Kevin knew he was going to be a fireman since he was 4 years old. When his family moved from Long Island, N.Y., to Colorado in 1972, he reminded his mother of his dream, saying he planned to move back to become a New York City fireman.

He did return to New York and became a decorated firefighter whom Mayor Rudy Giuliani knew by name from all the awards ceremonies. Kevin married his childhood sweetheart, RoseEllen, and they had two sons, Patrick, 18, and James, 16.

There, among the brotherhood of firefighters, Kevin found his home, McAvoy said. He specialized in the toughest rescues, learning to scuba dive and crawl into the most confined spaces.

"He loved being the one they counted on," McAvoy said, "and he loved counting on them."

And while the rest of his family settled here, Kevin remained in the city he adored. He would take his visiting family on historical tours of New York, giving them impromptu lectures on speakeasies and treating each of his brothers and nephews to a full 24-hour shift at the firehouse.

When his brother, Chris, 55, the oldest Dowdell, organized a group of 60 to take a trip to Ireland, it was Kevin who met the Colorado contingent during a layover at Kennedy Airport. Kevin and his sons' pipe band led them on a half-mile march across two concourses, stopping traffic.

That's the story that brings tears to Chris' eyes, even as he recounts the day the family toured Ground Zero.
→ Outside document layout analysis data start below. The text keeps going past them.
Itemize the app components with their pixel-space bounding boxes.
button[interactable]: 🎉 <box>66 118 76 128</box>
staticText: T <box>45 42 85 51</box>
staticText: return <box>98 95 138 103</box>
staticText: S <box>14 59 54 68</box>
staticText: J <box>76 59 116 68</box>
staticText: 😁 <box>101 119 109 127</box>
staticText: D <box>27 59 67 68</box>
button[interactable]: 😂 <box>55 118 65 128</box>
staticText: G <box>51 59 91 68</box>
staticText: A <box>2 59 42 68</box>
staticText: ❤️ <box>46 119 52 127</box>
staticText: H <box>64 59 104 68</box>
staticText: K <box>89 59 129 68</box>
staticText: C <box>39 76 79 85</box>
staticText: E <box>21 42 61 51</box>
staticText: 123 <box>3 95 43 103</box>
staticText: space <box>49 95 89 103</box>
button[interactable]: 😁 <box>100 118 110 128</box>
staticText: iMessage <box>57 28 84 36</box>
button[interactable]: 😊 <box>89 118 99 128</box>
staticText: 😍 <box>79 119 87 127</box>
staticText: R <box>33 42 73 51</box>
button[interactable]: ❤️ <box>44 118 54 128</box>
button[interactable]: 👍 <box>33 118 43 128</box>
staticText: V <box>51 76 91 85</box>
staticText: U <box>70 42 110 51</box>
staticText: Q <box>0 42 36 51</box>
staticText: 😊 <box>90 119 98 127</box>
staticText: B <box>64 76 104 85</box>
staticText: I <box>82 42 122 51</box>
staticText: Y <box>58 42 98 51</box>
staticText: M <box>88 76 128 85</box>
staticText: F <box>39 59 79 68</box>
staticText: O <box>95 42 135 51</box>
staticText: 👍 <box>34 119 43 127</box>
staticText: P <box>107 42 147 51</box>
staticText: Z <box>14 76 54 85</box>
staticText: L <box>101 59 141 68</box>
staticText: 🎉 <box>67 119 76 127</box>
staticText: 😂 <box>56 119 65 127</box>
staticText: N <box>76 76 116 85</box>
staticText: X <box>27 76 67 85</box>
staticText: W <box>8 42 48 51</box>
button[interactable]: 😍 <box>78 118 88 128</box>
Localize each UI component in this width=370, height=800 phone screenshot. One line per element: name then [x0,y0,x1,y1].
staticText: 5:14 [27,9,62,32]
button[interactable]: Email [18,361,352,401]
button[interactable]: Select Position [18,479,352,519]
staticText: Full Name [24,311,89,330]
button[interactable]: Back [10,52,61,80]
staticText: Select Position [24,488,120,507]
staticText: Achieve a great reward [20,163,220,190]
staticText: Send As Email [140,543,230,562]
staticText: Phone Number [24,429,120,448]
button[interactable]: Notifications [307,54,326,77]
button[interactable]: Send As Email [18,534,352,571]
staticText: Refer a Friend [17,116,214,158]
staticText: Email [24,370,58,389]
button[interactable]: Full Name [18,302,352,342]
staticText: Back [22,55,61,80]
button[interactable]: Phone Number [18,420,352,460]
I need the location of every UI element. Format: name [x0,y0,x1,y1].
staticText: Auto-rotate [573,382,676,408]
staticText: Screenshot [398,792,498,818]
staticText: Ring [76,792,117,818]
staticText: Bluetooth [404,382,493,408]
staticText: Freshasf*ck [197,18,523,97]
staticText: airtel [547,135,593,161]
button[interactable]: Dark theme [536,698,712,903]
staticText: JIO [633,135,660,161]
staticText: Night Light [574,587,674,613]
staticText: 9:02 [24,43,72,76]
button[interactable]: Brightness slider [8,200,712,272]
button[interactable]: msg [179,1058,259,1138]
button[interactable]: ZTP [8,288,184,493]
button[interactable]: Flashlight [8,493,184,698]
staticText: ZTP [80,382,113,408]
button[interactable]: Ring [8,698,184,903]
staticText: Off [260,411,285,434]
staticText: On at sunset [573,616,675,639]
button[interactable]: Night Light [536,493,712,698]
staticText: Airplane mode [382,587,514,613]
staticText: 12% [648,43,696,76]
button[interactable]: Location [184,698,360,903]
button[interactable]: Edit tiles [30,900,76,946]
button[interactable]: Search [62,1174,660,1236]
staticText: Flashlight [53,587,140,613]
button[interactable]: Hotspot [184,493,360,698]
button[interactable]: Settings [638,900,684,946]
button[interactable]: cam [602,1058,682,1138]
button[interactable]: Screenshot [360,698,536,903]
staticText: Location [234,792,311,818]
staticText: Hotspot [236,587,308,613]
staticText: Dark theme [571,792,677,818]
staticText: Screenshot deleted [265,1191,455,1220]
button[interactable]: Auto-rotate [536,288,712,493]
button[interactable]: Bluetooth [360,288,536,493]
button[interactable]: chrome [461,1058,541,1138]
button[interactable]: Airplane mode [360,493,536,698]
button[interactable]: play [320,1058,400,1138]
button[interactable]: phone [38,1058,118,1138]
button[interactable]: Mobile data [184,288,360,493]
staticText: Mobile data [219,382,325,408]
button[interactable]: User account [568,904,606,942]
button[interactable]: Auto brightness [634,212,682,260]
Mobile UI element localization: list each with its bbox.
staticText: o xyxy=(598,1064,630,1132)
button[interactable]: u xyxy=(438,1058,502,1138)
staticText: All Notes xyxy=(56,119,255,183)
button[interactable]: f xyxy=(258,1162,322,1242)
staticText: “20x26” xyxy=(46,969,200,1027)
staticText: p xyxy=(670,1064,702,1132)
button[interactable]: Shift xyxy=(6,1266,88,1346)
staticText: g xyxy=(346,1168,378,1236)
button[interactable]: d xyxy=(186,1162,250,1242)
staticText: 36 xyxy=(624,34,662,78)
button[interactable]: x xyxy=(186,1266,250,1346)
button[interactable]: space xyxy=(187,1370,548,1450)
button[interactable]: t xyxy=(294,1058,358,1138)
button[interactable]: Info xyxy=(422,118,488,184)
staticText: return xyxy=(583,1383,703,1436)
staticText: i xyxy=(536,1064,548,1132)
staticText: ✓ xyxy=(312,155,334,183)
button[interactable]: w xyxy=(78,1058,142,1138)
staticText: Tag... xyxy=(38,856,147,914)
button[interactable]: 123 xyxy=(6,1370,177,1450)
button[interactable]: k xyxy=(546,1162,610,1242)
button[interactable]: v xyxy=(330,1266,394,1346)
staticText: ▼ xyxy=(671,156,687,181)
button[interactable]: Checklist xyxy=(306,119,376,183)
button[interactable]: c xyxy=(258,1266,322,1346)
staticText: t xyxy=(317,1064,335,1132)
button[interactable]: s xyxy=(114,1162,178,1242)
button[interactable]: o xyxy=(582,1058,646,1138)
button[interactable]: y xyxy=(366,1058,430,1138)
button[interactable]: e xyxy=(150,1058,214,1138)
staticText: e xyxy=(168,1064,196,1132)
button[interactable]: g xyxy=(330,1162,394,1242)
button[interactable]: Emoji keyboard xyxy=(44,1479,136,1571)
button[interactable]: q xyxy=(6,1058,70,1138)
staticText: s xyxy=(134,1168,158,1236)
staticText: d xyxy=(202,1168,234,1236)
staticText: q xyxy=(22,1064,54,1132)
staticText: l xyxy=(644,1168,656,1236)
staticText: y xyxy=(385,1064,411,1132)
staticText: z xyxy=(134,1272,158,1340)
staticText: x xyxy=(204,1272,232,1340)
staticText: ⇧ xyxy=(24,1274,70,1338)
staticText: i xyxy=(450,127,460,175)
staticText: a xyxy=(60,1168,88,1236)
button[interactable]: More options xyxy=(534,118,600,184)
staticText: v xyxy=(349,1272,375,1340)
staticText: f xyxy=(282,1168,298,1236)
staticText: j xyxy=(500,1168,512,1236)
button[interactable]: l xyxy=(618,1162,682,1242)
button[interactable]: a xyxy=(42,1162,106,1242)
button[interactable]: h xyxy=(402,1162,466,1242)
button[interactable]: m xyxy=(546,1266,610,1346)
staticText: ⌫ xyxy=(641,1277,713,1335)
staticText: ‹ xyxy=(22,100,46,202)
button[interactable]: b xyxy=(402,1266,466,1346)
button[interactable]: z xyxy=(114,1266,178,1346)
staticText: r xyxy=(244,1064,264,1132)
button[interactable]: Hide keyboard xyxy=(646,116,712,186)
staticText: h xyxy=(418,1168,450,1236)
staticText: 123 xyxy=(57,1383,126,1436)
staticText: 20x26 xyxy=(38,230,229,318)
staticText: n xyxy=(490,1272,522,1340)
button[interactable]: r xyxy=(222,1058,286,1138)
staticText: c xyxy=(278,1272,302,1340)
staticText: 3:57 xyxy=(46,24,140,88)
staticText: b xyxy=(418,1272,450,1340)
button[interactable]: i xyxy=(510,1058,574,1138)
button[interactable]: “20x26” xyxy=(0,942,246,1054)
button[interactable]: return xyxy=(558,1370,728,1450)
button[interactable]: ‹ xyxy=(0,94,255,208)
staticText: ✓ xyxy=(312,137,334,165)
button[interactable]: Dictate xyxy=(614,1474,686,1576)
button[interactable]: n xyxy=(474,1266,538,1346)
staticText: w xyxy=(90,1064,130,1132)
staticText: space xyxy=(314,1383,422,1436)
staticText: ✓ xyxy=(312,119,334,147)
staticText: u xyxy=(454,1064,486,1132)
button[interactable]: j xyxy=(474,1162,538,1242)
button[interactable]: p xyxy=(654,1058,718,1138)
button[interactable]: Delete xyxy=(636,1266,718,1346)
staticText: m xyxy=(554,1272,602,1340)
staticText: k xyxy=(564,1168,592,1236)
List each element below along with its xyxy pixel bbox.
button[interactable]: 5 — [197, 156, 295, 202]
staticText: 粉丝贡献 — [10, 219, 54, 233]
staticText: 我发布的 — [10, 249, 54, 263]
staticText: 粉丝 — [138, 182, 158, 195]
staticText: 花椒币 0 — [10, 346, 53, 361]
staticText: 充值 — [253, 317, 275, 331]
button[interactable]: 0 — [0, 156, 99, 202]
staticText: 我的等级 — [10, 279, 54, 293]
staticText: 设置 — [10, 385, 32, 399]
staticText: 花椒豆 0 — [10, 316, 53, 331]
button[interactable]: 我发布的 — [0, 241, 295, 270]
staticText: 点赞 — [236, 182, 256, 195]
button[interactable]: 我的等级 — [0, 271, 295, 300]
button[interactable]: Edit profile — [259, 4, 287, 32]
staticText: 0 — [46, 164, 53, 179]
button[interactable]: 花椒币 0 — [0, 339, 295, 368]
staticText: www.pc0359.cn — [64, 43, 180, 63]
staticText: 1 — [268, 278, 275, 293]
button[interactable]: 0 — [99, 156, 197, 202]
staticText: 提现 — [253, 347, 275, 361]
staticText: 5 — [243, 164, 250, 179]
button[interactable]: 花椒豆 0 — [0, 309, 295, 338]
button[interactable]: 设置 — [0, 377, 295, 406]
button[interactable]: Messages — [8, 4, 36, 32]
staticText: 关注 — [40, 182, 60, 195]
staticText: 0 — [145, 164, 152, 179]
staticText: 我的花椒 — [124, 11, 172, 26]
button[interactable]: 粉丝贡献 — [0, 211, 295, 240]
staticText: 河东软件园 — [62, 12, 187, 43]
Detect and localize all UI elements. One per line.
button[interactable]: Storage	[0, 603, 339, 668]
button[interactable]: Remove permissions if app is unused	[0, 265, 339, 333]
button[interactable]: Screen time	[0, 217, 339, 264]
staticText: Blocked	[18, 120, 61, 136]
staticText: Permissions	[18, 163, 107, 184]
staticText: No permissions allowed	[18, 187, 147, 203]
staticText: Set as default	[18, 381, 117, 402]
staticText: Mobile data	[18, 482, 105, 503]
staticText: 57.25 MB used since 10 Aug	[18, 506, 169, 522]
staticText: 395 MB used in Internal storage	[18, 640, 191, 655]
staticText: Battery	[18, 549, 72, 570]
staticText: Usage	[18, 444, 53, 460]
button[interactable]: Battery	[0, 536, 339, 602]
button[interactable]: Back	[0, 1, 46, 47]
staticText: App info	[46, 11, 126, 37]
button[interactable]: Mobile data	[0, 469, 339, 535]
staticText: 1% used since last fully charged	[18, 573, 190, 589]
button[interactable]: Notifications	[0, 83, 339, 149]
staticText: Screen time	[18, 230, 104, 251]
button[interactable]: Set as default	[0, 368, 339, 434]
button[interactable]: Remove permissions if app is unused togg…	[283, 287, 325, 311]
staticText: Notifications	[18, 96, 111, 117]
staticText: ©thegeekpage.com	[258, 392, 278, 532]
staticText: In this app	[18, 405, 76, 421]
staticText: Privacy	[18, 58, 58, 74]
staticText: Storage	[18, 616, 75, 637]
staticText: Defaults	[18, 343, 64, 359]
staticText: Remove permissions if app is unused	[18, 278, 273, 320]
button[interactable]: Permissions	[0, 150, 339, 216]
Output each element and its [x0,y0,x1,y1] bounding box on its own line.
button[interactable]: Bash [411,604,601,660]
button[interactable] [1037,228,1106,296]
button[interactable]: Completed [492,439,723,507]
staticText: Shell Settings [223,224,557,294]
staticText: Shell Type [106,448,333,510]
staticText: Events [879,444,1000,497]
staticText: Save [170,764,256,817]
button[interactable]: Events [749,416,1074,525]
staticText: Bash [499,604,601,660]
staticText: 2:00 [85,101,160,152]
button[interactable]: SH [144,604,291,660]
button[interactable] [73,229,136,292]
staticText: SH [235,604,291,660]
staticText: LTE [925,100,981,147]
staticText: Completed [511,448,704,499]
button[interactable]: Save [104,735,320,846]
Escorted by firefighters and police, the siblings lost hope for their brother when they saw the complete devastation.

They wanted to help and they wanted to find their brother. So Chris and another sibling, Tim, 44, rounded up helmets and boots -- but were told that, for security reasons, they wouldn't be allowed to work at the site.

This is perhaps the hardest part for the family even now. Work crews haven't found Kevin and the family scours newspapers and Web sites for news. They are grateful to the firefighters and the many recovery workers, but they are frustrated.

"They're doing the best that they can but it's just not fast enough," Chris said.

Health reasons prevented Gloria, Kevin's mother, from going to New York; her other daughter, Karen Dowdell, 45, and youngest son, Sean, 35, stayed behind with her. Gloria has now lost a husband, Chris, who died of cancer in 1987, and two sons. Brian, her 25-year-old third child, was killed in a New York diner in 1975 while celebrating surviving a six-year stint in the Marines.

Gloria fantasizes she might go to Ground Zero, to somehow find her son.

"I feel like I want to go there and to stand and yell 'Kevin!' like I was calling him for supper," she said.

On Tuesday, as the family gathered at McAvoy's home for Christmas dinner, they ate and drank and talked of Kevin. They were sad, remembering stories, but also glad that he died knowing he was loved.

And, they all knew with certainty that Kevin Dowdell, the good-looking middle child who loved his job and his family and his hometown, died with no regrets.

"He went everywhere he wanted to go. He saw everything he wanted to see," McAvoy said. "He did everything he wanted to do. Most people can't say that."